Optionally, the number of the shielding members is multiple, and the multiple shielding members are distributed around the periphery of the ejection face; the specific steps of driving the shutter towards the edge of the ejection face include:

driving a plurality of the shutters to move synchronously toward the ejection face so that the shutters are connected to each other to form a shutter ring.

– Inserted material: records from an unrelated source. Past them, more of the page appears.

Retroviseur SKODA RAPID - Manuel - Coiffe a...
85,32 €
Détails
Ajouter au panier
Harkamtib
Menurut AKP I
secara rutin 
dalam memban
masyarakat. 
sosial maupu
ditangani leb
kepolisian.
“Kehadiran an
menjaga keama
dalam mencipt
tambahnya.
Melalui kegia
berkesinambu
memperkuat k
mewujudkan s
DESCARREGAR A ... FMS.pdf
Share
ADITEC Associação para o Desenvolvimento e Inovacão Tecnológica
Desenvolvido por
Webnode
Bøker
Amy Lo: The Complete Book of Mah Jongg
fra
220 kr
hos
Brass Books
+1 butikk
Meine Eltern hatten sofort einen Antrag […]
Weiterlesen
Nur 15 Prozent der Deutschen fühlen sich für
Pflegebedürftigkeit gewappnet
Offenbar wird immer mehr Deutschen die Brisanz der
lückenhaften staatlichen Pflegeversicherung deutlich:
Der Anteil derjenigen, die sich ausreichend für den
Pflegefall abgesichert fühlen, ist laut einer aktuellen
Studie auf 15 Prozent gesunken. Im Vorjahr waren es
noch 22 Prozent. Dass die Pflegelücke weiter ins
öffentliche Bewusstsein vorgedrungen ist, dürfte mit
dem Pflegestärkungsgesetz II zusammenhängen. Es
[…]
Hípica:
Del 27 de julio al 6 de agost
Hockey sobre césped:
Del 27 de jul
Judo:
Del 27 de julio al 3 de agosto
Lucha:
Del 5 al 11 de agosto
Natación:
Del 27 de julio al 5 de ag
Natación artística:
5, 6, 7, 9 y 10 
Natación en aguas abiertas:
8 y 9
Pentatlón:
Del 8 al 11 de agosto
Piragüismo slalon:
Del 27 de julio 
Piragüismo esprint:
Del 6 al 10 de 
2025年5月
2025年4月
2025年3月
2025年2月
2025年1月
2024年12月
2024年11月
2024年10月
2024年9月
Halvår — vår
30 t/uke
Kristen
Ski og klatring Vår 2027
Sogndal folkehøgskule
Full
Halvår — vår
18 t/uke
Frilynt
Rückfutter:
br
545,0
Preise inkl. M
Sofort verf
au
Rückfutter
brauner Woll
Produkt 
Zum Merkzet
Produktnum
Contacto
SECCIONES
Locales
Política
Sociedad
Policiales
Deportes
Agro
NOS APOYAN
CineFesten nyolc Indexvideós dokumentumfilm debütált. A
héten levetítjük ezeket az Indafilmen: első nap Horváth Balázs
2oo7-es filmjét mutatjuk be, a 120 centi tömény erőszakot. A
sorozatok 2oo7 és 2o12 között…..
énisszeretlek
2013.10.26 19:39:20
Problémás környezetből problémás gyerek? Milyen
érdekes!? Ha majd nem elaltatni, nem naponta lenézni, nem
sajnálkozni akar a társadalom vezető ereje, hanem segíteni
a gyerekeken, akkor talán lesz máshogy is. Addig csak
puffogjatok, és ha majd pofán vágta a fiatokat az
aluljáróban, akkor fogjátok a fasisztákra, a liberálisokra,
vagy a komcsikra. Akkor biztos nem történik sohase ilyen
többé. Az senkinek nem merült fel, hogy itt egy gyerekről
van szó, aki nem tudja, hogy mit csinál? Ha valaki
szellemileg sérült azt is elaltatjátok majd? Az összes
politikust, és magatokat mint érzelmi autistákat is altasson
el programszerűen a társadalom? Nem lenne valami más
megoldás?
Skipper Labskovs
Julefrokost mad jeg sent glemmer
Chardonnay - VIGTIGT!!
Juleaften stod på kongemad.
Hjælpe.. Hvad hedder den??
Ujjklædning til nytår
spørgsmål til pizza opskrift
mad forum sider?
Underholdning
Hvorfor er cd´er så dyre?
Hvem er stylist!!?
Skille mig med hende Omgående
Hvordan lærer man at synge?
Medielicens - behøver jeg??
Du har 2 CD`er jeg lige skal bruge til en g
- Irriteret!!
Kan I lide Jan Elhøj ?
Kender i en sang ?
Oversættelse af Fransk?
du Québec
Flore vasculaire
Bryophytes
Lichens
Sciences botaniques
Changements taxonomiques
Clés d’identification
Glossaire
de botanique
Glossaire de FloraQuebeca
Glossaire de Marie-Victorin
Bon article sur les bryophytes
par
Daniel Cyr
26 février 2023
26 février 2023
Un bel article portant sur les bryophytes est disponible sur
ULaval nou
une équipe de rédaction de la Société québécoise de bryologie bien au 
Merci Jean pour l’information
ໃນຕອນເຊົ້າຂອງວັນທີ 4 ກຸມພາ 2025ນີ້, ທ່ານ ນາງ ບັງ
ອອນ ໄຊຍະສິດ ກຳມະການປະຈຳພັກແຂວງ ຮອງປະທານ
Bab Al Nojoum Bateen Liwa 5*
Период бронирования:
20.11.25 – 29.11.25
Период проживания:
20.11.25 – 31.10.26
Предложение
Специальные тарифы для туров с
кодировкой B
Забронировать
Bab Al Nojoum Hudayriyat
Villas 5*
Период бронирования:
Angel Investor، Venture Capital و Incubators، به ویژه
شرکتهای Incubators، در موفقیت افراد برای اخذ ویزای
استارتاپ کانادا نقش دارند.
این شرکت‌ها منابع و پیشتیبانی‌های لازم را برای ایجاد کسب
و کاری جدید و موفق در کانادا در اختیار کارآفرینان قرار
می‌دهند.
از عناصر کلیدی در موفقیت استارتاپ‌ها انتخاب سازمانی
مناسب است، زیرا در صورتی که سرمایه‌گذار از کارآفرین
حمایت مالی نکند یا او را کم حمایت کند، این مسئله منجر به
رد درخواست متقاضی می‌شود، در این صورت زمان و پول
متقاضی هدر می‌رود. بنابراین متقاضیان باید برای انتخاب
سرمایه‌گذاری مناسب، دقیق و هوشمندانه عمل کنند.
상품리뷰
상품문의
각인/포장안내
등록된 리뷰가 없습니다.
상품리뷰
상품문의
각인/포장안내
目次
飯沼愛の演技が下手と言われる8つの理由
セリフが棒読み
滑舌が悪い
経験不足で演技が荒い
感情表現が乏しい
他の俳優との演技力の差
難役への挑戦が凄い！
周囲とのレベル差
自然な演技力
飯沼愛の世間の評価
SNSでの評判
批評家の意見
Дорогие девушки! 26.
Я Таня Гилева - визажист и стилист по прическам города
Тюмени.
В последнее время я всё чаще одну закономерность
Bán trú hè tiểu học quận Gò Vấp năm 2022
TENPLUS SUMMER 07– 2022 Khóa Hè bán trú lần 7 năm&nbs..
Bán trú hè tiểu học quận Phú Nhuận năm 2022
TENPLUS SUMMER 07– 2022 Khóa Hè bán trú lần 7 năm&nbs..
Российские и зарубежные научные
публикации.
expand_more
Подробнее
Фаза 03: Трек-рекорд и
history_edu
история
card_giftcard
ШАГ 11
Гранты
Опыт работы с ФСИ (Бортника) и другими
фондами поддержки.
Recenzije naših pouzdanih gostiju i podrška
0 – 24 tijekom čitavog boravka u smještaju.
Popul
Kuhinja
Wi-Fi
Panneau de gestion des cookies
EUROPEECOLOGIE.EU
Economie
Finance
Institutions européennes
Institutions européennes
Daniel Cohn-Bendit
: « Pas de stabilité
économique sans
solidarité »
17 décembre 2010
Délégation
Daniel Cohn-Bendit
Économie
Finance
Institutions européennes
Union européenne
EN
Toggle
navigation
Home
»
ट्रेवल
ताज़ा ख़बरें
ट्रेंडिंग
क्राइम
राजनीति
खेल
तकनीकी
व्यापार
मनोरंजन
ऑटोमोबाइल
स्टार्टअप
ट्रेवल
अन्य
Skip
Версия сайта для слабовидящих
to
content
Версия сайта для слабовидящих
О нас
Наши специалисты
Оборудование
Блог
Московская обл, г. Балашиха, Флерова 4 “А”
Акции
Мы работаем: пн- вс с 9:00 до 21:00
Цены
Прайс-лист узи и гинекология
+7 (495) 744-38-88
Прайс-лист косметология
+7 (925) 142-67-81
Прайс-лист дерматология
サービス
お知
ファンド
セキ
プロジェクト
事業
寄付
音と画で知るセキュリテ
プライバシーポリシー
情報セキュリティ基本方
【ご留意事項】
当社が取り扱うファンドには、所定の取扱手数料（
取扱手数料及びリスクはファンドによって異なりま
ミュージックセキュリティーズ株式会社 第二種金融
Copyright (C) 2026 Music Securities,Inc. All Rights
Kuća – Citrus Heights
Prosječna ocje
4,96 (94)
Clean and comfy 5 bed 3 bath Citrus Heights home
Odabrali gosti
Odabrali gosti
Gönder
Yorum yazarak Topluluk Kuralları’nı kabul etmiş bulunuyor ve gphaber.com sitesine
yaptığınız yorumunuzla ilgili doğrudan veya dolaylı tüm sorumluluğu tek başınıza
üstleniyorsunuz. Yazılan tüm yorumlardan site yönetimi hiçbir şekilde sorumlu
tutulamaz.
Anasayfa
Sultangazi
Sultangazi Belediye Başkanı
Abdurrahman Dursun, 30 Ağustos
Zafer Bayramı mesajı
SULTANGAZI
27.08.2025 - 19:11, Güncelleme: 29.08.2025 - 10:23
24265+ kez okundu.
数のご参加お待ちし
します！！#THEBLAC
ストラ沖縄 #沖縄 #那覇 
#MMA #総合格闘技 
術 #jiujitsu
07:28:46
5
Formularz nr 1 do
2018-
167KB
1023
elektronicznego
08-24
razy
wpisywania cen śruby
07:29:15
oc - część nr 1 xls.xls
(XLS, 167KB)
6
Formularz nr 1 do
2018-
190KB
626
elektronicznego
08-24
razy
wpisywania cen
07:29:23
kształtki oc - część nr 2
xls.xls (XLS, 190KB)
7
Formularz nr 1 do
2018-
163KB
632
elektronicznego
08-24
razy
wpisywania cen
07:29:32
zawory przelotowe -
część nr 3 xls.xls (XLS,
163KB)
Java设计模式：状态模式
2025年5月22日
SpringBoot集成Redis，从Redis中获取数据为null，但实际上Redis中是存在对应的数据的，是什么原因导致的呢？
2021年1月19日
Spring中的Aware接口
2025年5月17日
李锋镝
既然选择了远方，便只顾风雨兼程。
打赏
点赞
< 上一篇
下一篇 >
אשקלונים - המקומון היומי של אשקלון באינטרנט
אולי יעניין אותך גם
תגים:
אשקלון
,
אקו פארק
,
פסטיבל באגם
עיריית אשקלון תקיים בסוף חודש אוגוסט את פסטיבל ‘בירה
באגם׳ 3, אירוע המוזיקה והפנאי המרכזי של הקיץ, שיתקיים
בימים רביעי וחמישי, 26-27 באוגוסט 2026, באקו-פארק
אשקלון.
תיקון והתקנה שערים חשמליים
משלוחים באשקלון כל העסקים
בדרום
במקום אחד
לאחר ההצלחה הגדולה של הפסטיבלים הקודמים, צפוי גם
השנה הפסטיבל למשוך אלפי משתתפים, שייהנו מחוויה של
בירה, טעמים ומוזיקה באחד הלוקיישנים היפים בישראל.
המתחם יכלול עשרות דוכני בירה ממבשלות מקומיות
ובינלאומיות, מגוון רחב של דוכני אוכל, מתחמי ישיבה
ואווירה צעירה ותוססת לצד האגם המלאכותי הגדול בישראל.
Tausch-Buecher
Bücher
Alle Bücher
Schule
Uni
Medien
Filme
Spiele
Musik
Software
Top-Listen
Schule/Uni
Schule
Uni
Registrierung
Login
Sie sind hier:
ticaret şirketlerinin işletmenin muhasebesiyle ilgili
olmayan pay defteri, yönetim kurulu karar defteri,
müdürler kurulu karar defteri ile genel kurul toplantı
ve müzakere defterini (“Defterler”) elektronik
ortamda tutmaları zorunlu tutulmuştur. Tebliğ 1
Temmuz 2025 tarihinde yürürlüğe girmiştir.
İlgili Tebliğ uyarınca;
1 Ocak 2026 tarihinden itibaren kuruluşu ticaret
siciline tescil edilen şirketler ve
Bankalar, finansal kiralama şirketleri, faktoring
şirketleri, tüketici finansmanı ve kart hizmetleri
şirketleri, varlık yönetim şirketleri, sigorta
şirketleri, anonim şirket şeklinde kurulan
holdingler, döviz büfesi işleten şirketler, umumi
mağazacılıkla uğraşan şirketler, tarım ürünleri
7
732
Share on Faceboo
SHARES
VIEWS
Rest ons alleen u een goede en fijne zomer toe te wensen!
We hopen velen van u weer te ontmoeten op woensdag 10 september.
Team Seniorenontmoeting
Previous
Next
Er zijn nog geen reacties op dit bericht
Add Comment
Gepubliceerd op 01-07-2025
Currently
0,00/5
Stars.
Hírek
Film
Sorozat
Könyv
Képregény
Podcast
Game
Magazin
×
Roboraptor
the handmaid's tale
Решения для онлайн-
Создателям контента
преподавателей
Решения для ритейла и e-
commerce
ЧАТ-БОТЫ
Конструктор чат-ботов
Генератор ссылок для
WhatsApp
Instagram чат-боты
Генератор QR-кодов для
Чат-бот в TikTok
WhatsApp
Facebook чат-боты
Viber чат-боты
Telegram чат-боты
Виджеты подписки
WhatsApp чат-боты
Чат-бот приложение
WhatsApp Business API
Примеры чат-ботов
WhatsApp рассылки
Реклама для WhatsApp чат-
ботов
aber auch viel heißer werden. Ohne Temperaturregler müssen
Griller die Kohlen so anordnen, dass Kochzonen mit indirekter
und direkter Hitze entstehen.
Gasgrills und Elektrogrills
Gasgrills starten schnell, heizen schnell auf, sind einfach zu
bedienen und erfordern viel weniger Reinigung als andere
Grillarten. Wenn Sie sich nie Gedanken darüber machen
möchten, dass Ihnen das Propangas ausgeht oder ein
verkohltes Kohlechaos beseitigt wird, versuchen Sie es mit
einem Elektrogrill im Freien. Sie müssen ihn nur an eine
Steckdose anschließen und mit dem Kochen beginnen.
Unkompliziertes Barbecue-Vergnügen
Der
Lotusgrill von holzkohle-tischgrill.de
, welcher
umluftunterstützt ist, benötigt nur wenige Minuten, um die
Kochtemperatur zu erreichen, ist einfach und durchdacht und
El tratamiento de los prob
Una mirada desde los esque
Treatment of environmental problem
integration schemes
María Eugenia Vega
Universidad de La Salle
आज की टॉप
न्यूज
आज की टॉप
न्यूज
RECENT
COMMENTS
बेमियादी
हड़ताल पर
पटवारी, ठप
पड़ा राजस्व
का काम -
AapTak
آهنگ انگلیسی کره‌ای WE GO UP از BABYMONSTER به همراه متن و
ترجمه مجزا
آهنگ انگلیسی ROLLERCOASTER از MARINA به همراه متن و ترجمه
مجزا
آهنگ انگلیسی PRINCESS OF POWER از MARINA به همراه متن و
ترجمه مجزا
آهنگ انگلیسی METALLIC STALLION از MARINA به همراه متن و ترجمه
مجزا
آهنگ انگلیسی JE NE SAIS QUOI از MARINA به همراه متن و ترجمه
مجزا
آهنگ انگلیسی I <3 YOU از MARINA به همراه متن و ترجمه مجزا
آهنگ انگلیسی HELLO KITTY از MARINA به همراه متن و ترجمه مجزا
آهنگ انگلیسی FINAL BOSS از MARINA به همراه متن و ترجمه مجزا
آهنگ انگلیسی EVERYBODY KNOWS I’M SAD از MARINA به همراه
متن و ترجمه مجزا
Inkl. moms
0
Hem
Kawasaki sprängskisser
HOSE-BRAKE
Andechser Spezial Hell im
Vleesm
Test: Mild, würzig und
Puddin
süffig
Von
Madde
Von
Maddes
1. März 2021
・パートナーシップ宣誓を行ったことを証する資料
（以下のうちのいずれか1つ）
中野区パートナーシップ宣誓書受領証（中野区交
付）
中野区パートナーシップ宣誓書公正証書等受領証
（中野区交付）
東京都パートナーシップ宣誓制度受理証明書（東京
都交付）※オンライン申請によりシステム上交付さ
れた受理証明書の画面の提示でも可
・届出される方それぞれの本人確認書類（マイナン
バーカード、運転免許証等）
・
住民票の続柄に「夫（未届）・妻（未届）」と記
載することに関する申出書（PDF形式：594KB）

Optionally, the plurality of spray holes are annularly arranged to form a plurality of spray rings, and the plurality of spray rings are sequentially nested along a direction in which the center of the spray surface points to the edge of the spray surface;

the shield ring closes at least the nozzle holes in the outermost spray ring.

Optionally, after shielding the edge area of the nozzle, the method further includes the following steps:

and judging whether the time for closing the spray holes by the shielding part reaches a second preset time, if so, driving the shielding part to move away from the spray surface, and opening the spray holes in the edge area of the spray surface.

According to the film deposition device and the film deposition method provided by the invention, the edge area of the spray head is shielded in the film deposition process, so that the concentration of the reaction gas in the edge area of the wafer is reduced, the film thickness of the edge area of the surface of the wafer is controlled, and on one hand, the uniformity of the film thickness is improved; on the other hand, in the subsequent etching process, the film layer in the edge area can be fully etched, the film layer residue is avoided, and the etching quality is improved.

Drawings

FIG. 1 is a schematic cross-sectional view of a film deposition apparatus in a first state according to an embodiment of the present invention;

FIG. 2 is a schematic cross-sectional view of a film deposition apparatus in a second state according to an embodiment of the present invention;

FIGS. 3A-3C are schematic diagrams of a top view of a film deposition apparatus from a first state to a second state in accordance with an embodiment of the present invention;

FIG. 4 is an exploded view of a film deposition apparatus according to an embodiment of the present invention;

FIG. 5 is a graph of the thickness profile of a film formed in accordance with an embodiment of the present invention;

FIG. 6 is a flow chart of a method of film layer deposition in accordance with an embodiment of the present invention.

Detailed Description

The following describes in detail embodiments of a film deposition apparatus and a film deposition method according to the present invention with reference to the accompanying drawings.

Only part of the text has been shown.